### Task to complete
Wherever a line of the listing holds the string "Quay", copy that line.

### Given data
-=-=-=-=-

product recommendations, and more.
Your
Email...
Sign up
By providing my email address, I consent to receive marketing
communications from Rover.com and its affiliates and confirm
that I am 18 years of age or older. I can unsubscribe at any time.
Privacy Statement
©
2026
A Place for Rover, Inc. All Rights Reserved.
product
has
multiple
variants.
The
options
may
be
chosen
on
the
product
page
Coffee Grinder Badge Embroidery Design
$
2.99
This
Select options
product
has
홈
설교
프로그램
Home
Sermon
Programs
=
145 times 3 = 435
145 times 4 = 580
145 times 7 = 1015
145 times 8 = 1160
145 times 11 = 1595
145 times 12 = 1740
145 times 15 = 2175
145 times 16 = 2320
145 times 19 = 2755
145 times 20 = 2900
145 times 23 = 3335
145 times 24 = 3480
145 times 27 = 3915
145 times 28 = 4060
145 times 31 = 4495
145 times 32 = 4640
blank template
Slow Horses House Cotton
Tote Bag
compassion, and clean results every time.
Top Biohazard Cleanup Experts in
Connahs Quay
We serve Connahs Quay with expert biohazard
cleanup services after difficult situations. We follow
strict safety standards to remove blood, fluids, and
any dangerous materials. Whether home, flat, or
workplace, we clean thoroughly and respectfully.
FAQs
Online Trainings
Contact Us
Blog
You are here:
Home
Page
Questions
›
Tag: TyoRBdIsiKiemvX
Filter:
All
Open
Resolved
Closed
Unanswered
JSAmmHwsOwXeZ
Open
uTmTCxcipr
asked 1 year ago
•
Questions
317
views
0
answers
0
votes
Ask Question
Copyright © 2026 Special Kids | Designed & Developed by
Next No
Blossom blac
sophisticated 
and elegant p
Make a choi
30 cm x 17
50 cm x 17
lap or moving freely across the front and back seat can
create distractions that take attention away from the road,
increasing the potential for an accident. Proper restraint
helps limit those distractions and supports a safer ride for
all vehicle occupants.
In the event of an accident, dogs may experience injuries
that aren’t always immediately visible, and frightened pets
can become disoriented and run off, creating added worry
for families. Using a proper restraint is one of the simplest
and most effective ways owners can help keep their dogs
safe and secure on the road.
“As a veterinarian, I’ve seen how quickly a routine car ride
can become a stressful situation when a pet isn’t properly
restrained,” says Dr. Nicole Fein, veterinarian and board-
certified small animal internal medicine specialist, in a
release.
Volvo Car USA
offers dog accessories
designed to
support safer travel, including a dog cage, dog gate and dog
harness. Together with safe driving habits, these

-=-=-=-=-

### Expected answer
Connahs Quay
We serve Connahs Quay with expert biohazard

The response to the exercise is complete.